Wednesday, August 13, 2014

Recommended: Sherman's 300,000 and the Caliphate's 3 million

It is important to listen to people who have perspectives different than our own. The Asian Times Spengler columnist (actually David P Goldman, Senior Fellow at the London Center for Policy Research and the Was Family Fellow at the Middle East Forum) is one of those people we ought to listen to, because he comes at the world from a different perspective - not one we might find comfortable, but quite possibly one which is more in tune with reality than the common America views.

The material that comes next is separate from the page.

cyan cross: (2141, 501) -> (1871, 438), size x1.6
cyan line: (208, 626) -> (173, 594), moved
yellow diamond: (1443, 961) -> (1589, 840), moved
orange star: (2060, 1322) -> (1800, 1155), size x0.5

His recent piece Sherman's 300,000 and the Caliphate's 3 million is a good example.  While the administration and the UN struggle, largely ineffectually, to find a a way to contain the violence in the Middle East, he reminds us of General Sherman's comment in the Civil War, that it simply wouldn't be over until 300,000 more Southern soldiers died and the South simply couldn't find enough new volunteers to continue. Much the same is true, he argues, of the Middle East, except that the populations are larger so the number that need to die before the madness peters out is more like 3 million.

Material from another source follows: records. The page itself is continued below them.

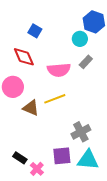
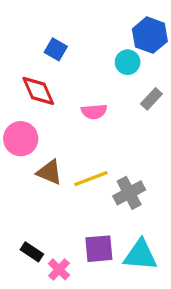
gray rectangle: (86, 62) -> (151, 99), moved
pink semicircle: (59, 70) -> (94, 112), size x0.7
yellow line: (55, 99) -> (91, 179), moved
gray cross: (81, 132) -> (129, 193), moved

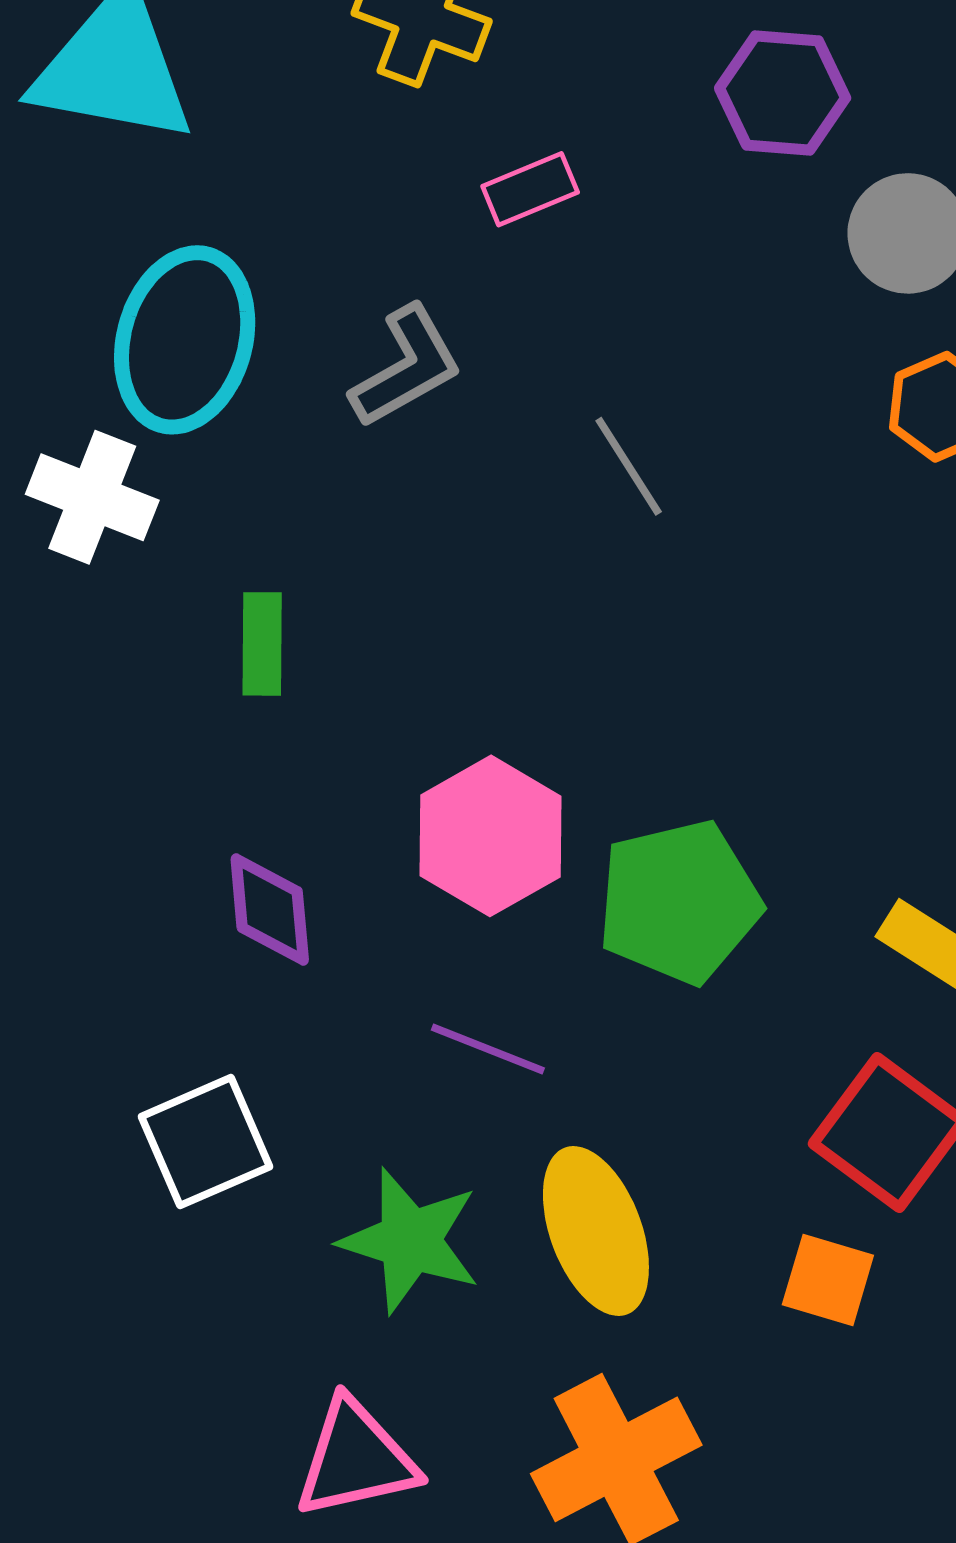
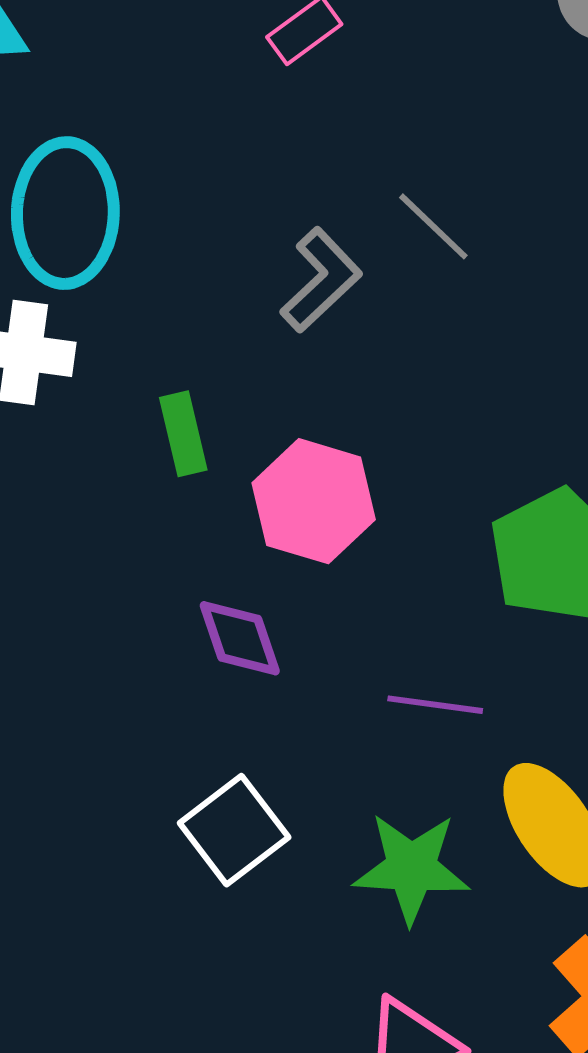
gray L-shape: (406, 367) -> (321, 280), moved
pink hexagon: (490, 836) -> (314, 501), moved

This sounds cruel and heartless, at least from the liberal America point of view (and certainly provoked a lot of nasty comments from readers who simply don't want to see the world that way), but it may well be reality, whether we like it or not. The problem, he argues, is rooted in the vast mass of young people born over the past few decades in a region that is simply incapable of supporting them or giving them meaningful jobs. The fighting, he predicts, will simply go on as long as there are enough young people left alive whose lives have no meaning outside of fighting and who have nothing to go back to if fighting ends - another thirty years war.

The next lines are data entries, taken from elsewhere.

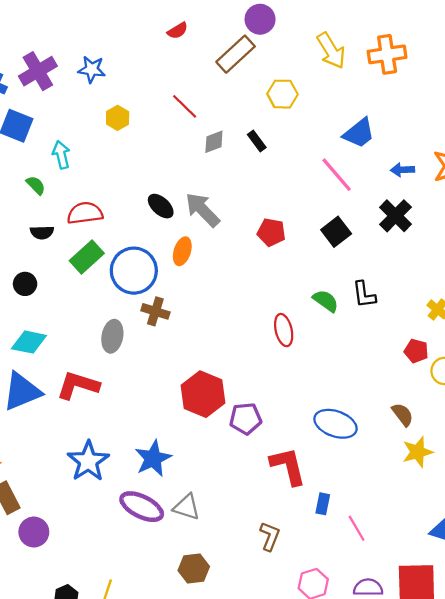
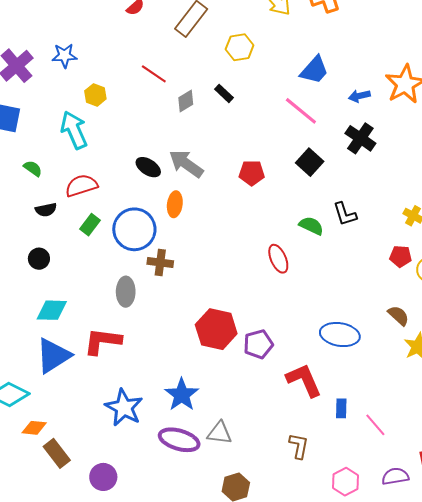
cyan arrow: (61, 155) -> (74, 130), moved, size x1.5
green rectangle: (87, 257) -> (90, 225), size x0.7
purple circle: (34, 532) -> (103, 477), moved

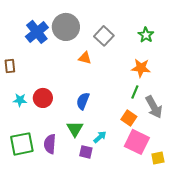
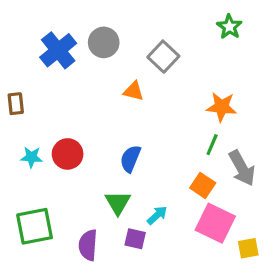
gray circle: (66, 27) -> (104, 42), size x0.7
green star: (146, 35) -> (229, 27), moved
purple semicircle: (50, 144) -> (88, 245), moved

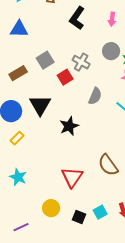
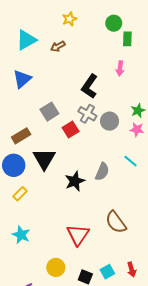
black L-shape: (77, 18) -> (89, 86), moved
blue triangle: (19, 29) -> (22, 79), turned -42
gray circle: (111, 51) -> (110, 121), moved
brown rectangle: (18, 73) -> (21, 136), moved
gray semicircle: (95, 96) -> (102, 172), moved

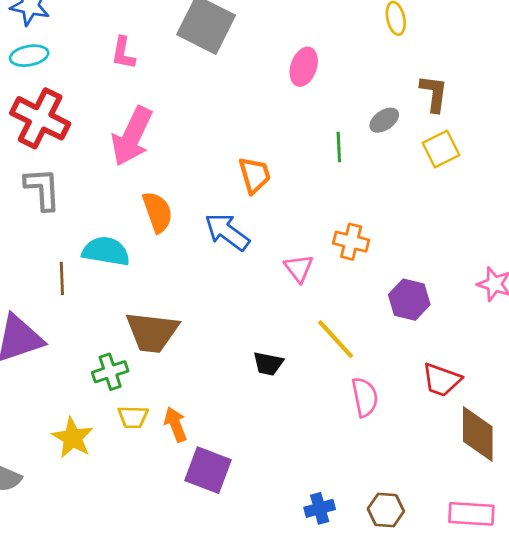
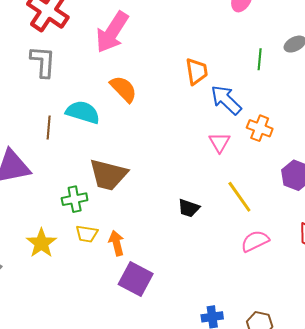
orange semicircle: (157, 212) -> (123, 89), turned -32
blue arrow: (227, 232) -> (226, 100), moved
pink semicircle: (365, 397) -> (255, 241), turned -112

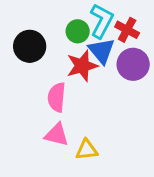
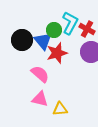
blue triangle: (102, 51) -> (43, 41), moved
pink semicircle: (57, 97) -> (40, 74), turned 126

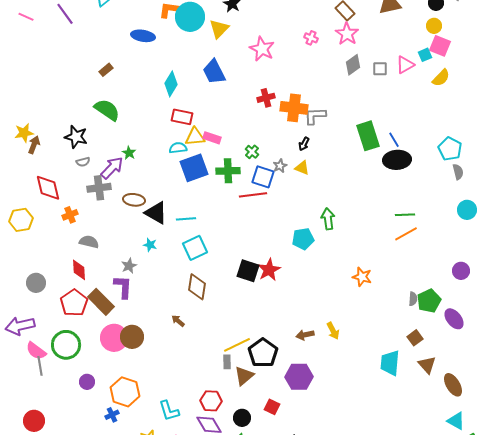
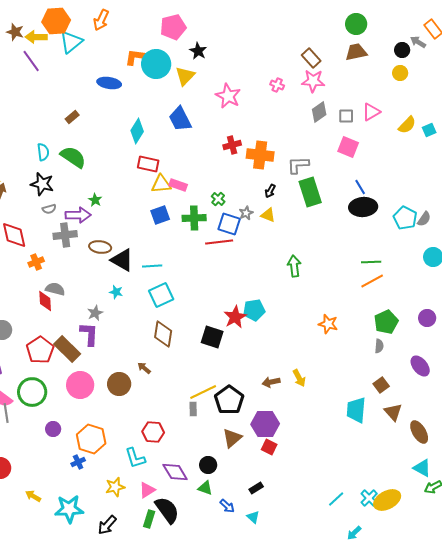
pink star: (347, 34) -> (313, 81), turned -30
pink square: (440, 46) -> (348, 147), moved
cyan square: (425, 55) -> (429, 130), moved
gray L-shape: (315, 116) -> (298, 165), moved
green rectangle: (368, 136) -> (310, 192), moved
cyan semicircle: (178, 148) -> (43, 152), moved, turned 90
cyan pentagon: (450, 149) -> (405, 218), moved
purple arrow: (112, 168) -> (78, 215), turned 45
blue square: (194, 168) -> (160, 215), size x0.7
gray semicircle: (458, 172) -> (424, 219), turned 49
cyan pentagon: (303, 239) -> (254, 310), moved
red diamond: (79, 270) -> (45, 301), moved
black square: (248, 271) -> (212, 337), moved
green pentagon: (429, 301) -> (386, 322), moved
brown circle: (132, 337) -> (119, 384), moved
brown triangle: (244, 376) -> (232, 438), moved
red hexagon: (211, 401) -> (153, 432), moved
red square: (272, 407) -> (269, 447), moved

Certainly nothing we or our allies or the UN has done to date has addressed this root problem, and it is not clear that there is anything anyone could do to address it effectively, however much we wish we could do something.  A decade of American military interference in Iraq and Afghanistan certainly hasn't done anything to the help the cause; in fact, it seems to have made it worse. The fanatics of the Islamic State are now all well armed with good America weapons as a result of our well-meaning meddling.

It is worth reading this piece, somber as it is, and pondering if he isn't perhaps right.